== AVAILABLE DATA

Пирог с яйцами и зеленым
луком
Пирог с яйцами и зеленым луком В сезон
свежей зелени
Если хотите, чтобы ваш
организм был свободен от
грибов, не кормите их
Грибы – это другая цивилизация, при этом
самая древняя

====

**TASK PROMPT**
Give a word-for-word copy of the records.

**TASK ANSWER**
Пирог с яйцами и зеленым
луком
Пирог с яйцами и зеленым луком В сезон
свежей зелени
Если хотите, чтобы ваш
организм был свободен от
грибов, не кормите их
Грибы – это другая цивилизация, при этом
самая древняя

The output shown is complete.